The Civil war preserved the nation created in 1776, but it transformed it as well. The old decentralized republic where the federal government had few direct contacts with its citizens morphed into one that taxed them directly, drafted men into its army, regulated the economy by creating a national currency and banking system, enlarged its powers over state courts, confiscated billions of dollars of personal property by emancipating 4 million slaves, and engulfed a young country in bloodshed on a scale unparalleled in world history. In addition, both sides made use of recent technological advances in railroads and telegraphic communication to synchronize military movements over vast distances.
In the 1850s, a polarization set in over uncompromising differences on slavery and states’ rights. White Northerners came to believe that the bondage of chattel slavery was morally unsustainable, while white Southerners feared that limiting the expansion of slavery to the western territories would consign it to death. The election of Abraham Lincoln on a Republican ticket in 1860 sealed the crisis.

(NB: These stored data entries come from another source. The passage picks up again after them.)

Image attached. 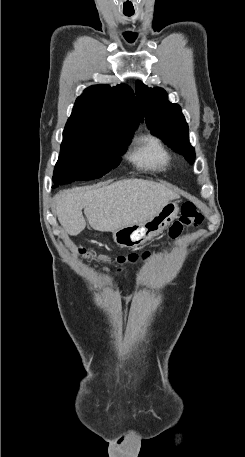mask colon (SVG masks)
<instances>
[{"instance_id":"5ec220e1","label":"colon","mask_w":245,"mask_h":457,"mask_svg":"<svg viewBox=\"0 0 245 457\" xmlns=\"http://www.w3.org/2000/svg\"><path fill=\"white\" fill-rule=\"evenodd\" d=\"M204 219L203 214L198 210L197 206L193 202H186L181 207V214L177 221H175L169 229V237L171 240H175L182 236V234L190 228L196 227L201 224ZM79 253L82 255H89L84 248L79 249ZM151 255V252L144 251L142 253H130L126 255H120L114 260H111L105 255H100L98 258L104 262H112L116 266L120 267V270L124 266L134 265L138 262L147 260ZM92 256V255H91Z\"/></svg>"}]
</instances>
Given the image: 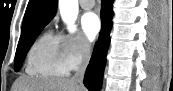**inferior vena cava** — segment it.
Wrapping results in <instances>:
<instances>
[{"mask_svg": "<svg viewBox=\"0 0 173 91\" xmlns=\"http://www.w3.org/2000/svg\"><path fill=\"white\" fill-rule=\"evenodd\" d=\"M81 55L82 61L76 69L75 75L72 77L71 80L79 84V86L83 87V78L90 59V46L87 42L84 43L81 48Z\"/></svg>", "mask_w": 173, "mask_h": 91, "instance_id": "602c4592", "label": "inferior vena cava"}]
</instances>
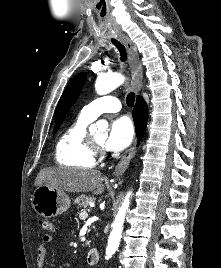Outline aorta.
Segmentation results:
<instances>
[{
	"label": "aorta",
	"mask_w": 221,
	"mask_h": 268,
	"mask_svg": "<svg viewBox=\"0 0 221 268\" xmlns=\"http://www.w3.org/2000/svg\"><path fill=\"white\" fill-rule=\"evenodd\" d=\"M124 81L125 77L118 73L100 75L96 80L95 90L99 95H105L119 87ZM103 126L105 125L102 122H97L96 124L91 126V130L96 131L97 128ZM131 195L132 192L129 191L125 196V199L121 207L119 208L117 215L115 216L114 222L112 224V231L108 239V246L106 249L107 257H111L119 247L124 219L130 204Z\"/></svg>",
	"instance_id": "762f6f07"
}]
</instances>
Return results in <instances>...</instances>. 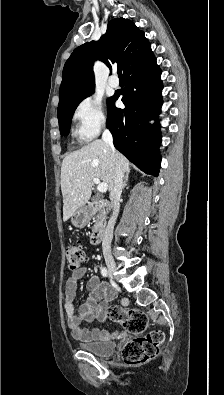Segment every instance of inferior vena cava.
Masks as SVG:
<instances>
[{
	"instance_id": "inferior-vena-cava-1",
	"label": "inferior vena cava",
	"mask_w": 224,
	"mask_h": 395,
	"mask_svg": "<svg viewBox=\"0 0 224 395\" xmlns=\"http://www.w3.org/2000/svg\"><path fill=\"white\" fill-rule=\"evenodd\" d=\"M102 140L110 146V148L115 151L114 145H113V137L112 134L108 129H104L103 134H102ZM123 172L120 168V165L116 163L115 165V174H114V185L113 188L110 191V200L111 204L113 207L112 215L110 216V219L107 223L106 229L103 234V239H102V250L104 254H109L111 250V242L113 238V228L119 213V200L121 197L122 193V188H123Z\"/></svg>"
}]
</instances>
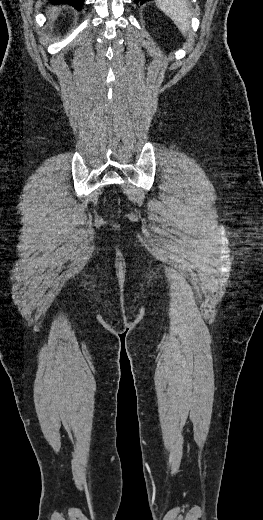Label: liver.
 Instances as JSON below:
<instances>
[{"mask_svg": "<svg viewBox=\"0 0 263 520\" xmlns=\"http://www.w3.org/2000/svg\"><path fill=\"white\" fill-rule=\"evenodd\" d=\"M58 11V7L48 8L47 14L49 15V20L54 21L57 18Z\"/></svg>", "mask_w": 263, "mask_h": 520, "instance_id": "obj_1", "label": "liver"}]
</instances>
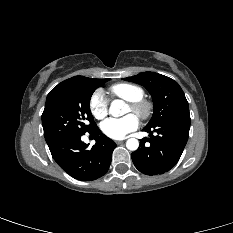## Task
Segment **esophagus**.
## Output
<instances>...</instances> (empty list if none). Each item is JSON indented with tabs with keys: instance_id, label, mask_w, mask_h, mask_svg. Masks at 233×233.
I'll return each instance as SVG.
<instances>
[{
	"instance_id": "1",
	"label": "esophagus",
	"mask_w": 233,
	"mask_h": 233,
	"mask_svg": "<svg viewBox=\"0 0 233 233\" xmlns=\"http://www.w3.org/2000/svg\"><path fill=\"white\" fill-rule=\"evenodd\" d=\"M122 143H123V141H116V144H118V145H120Z\"/></svg>"
}]
</instances>
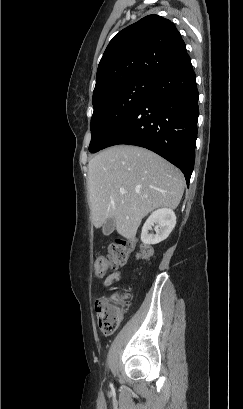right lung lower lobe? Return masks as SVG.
Masks as SVG:
<instances>
[{
    "mask_svg": "<svg viewBox=\"0 0 243 409\" xmlns=\"http://www.w3.org/2000/svg\"><path fill=\"white\" fill-rule=\"evenodd\" d=\"M198 115L196 76L186 53L156 81L106 147L130 144L147 148L177 166L189 185Z\"/></svg>",
    "mask_w": 243,
    "mask_h": 409,
    "instance_id": "obj_1",
    "label": "right lung lower lobe"
}]
</instances>
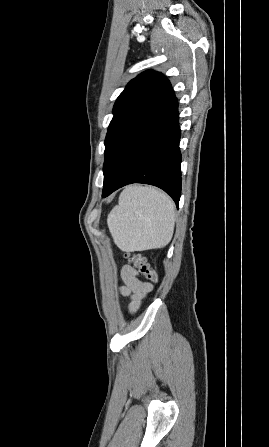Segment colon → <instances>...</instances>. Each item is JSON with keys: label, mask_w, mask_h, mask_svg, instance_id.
I'll return each instance as SVG.
<instances>
[{"label": "colon", "mask_w": 269, "mask_h": 447, "mask_svg": "<svg viewBox=\"0 0 269 447\" xmlns=\"http://www.w3.org/2000/svg\"><path fill=\"white\" fill-rule=\"evenodd\" d=\"M124 257L130 265L139 270L147 281L150 283H158L159 276L157 271L149 264L146 257L142 253H124Z\"/></svg>", "instance_id": "1"}]
</instances>
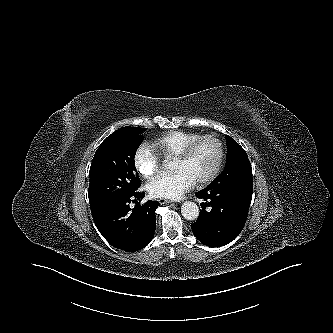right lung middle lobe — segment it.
Masks as SVG:
<instances>
[{
  "label": "right lung middle lobe",
  "instance_id": "obj_1",
  "mask_svg": "<svg viewBox=\"0 0 333 333\" xmlns=\"http://www.w3.org/2000/svg\"><path fill=\"white\" fill-rule=\"evenodd\" d=\"M145 128L123 127L109 135L97 149L89 171V203L95 206L135 192L140 186L134 163Z\"/></svg>",
  "mask_w": 333,
  "mask_h": 333
}]
</instances>
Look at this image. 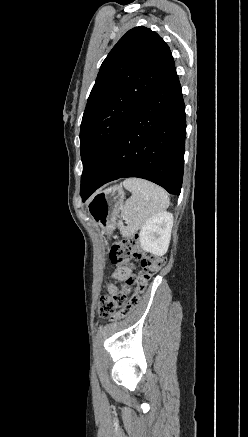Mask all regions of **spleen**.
I'll list each match as a JSON object with an SVG mask.
<instances>
[{
    "mask_svg": "<svg viewBox=\"0 0 248 437\" xmlns=\"http://www.w3.org/2000/svg\"><path fill=\"white\" fill-rule=\"evenodd\" d=\"M123 186L132 196L126 200L121 210V218L127 226L123 225L122 220L117 225L123 237H130L148 219L168 208L169 196L160 186L139 178H128Z\"/></svg>",
    "mask_w": 248,
    "mask_h": 437,
    "instance_id": "obj_1",
    "label": "spleen"
}]
</instances>
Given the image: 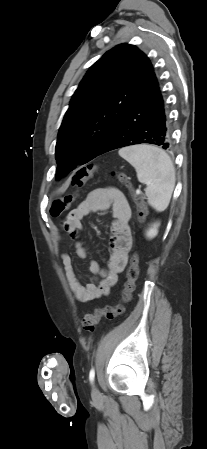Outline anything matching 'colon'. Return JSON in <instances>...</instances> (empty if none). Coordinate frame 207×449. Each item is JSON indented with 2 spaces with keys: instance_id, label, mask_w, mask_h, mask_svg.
<instances>
[{
  "instance_id": "obj_1",
  "label": "colon",
  "mask_w": 207,
  "mask_h": 449,
  "mask_svg": "<svg viewBox=\"0 0 207 449\" xmlns=\"http://www.w3.org/2000/svg\"><path fill=\"white\" fill-rule=\"evenodd\" d=\"M97 170L96 165H88L81 167L77 170L75 175L72 178V185L77 188H81L93 175V173ZM115 176L117 180L124 185L132 195L134 202L137 207V216L140 221L145 218L146 208L143 201V198L132 188V185L128 179V177L122 172H116ZM76 193H67L57 199L51 208V213L54 217H59L66 210H68L74 201L76 200ZM139 275V256L138 254H133L130 259V265L127 270V279L124 284L123 294L121 298V302L116 306H106L101 309H97L94 313L86 314L82 320V328L86 332H93L97 323L102 319L106 318L108 320L116 319L124 312V304L127 303L131 299L132 292L135 288V282Z\"/></svg>"
}]
</instances>
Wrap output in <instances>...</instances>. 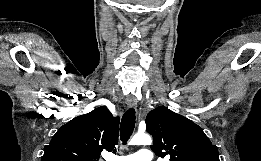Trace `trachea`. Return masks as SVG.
Listing matches in <instances>:
<instances>
[{"instance_id": "trachea-1", "label": "trachea", "mask_w": 261, "mask_h": 161, "mask_svg": "<svg viewBox=\"0 0 261 161\" xmlns=\"http://www.w3.org/2000/svg\"><path fill=\"white\" fill-rule=\"evenodd\" d=\"M135 127V110L130 108L122 117L120 125V137L125 144L133 133Z\"/></svg>"}]
</instances>
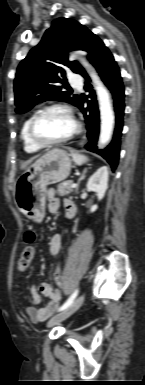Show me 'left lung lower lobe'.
Here are the masks:
<instances>
[{
    "label": "left lung lower lobe",
    "mask_w": 145,
    "mask_h": 385,
    "mask_svg": "<svg viewBox=\"0 0 145 385\" xmlns=\"http://www.w3.org/2000/svg\"><path fill=\"white\" fill-rule=\"evenodd\" d=\"M88 59L97 69L105 85L111 90L114 99V110L116 115V127L113 135V140L104 150H97V140L99 135V110L96 101V95L92 89V85L89 83L90 78L82 68L79 72L85 79V90L89 92L88 97L91 100L88 102V107L84 108V99H81V103L78 108L83 112L85 122L87 124V137L89 143L85 148L89 151L99 153L114 170L117 167L120 151V137L123 127V114H124V87L122 78L120 76L119 68L104 43L96 36L93 35L88 50Z\"/></svg>",
    "instance_id": "obj_1"
}]
</instances>
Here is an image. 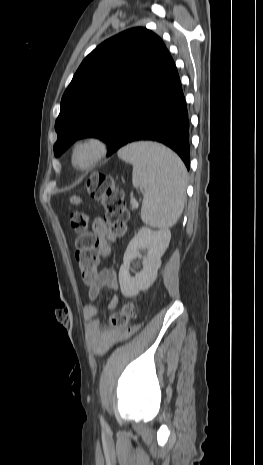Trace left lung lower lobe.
<instances>
[{"label": "left lung lower lobe", "mask_w": 263, "mask_h": 465, "mask_svg": "<svg viewBox=\"0 0 263 465\" xmlns=\"http://www.w3.org/2000/svg\"><path fill=\"white\" fill-rule=\"evenodd\" d=\"M139 140L163 143L189 169V119L179 75L167 49L138 81L132 102L121 114L107 156Z\"/></svg>", "instance_id": "left-lung-lower-lobe-1"}]
</instances>
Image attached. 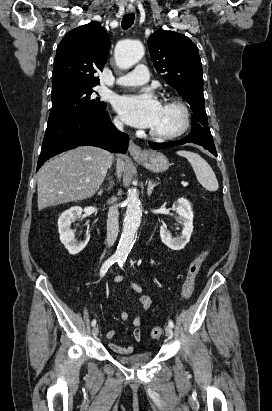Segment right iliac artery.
Here are the masks:
<instances>
[{"label":"right iliac artery","mask_w":272,"mask_h":411,"mask_svg":"<svg viewBox=\"0 0 272 411\" xmlns=\"http://www.w3.org/2000/svg\"><path fill=\"white\" fill-rule=\"evenodd\" d=\"M117 261H119V258H118V257H115V256H112V257H110L109 259H107V260L103 263V265H102V267H101V269H100V276L103 277V276L106 274V272L108 271V269L110 268V266H112V265H113L115 262H117ZM91 325H92V326H95V325H96V320H95V319L91 322Z\"/></svg>","instance_id":"right-iliac-artery-1"}]
</instances>
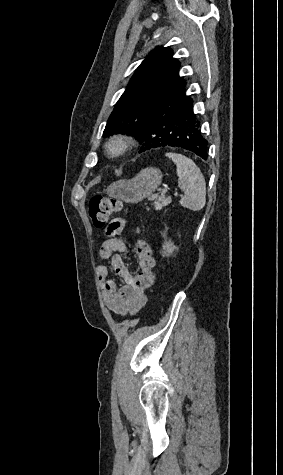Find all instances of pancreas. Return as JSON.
<instances>
[{
    "label": "pancreas",
    "instance_id": "1",
    "mask_svg": "<svg viewBox=\"0 0 283 475\" xmlns=\"http://www.w3.org/2000/svg\"><path fill=\"white\" fill-rule=\"evenodd\" d=\"M171 196H168L166 198L165 192H161V196H158V200L154 202L155 210H162L163 206H168V204H171ZM149 210V208H147Z\"/></svg>",
    "mask_w": 283,
    "mask_h": 475
}]
</instances>
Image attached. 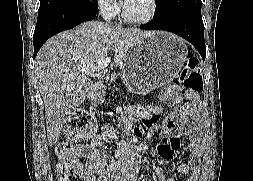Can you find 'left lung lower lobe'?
Returning a JSON list of instances; mask_svg holds the SVG:
<instances>
[{
  "instance_id": "1",
  "label": "left lung lower lobe",
  "mask_w": 253,
  "mask_h": 181,
  "mask_svg": "<svg viewBox=\"0 0 253 181\" xmlns=\"http://www.w3.org/2000/svg\"><path fill=\"white\" fill-rule=\"evenodd\" d=\"M144 30L173 32L189 41L205 59L204 24L201 11H180L141 25Z\"/></svg>"
}]
</instances>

The armed conflict that ensued was the most intense in human history, and its effects were felt on every level of society. It ravaged the economy, destroying farms and businesses and bankrupting banks. Many families lost everything they owned, including their lives. The savage fighting, especially in gargantuan battles like Shiloh, Gaines’ Mill, Second Manassas, Fredericksburg, Antietam, Gettysburg, Vicksburg, and Chickamauga, was the most horrific event of the century. But most Americans survived the war, and a remarkably durable public memory of it emerged. White Northerners viewed it as a crusade that saved the Union; black Americans placed freedom at the center of their memories.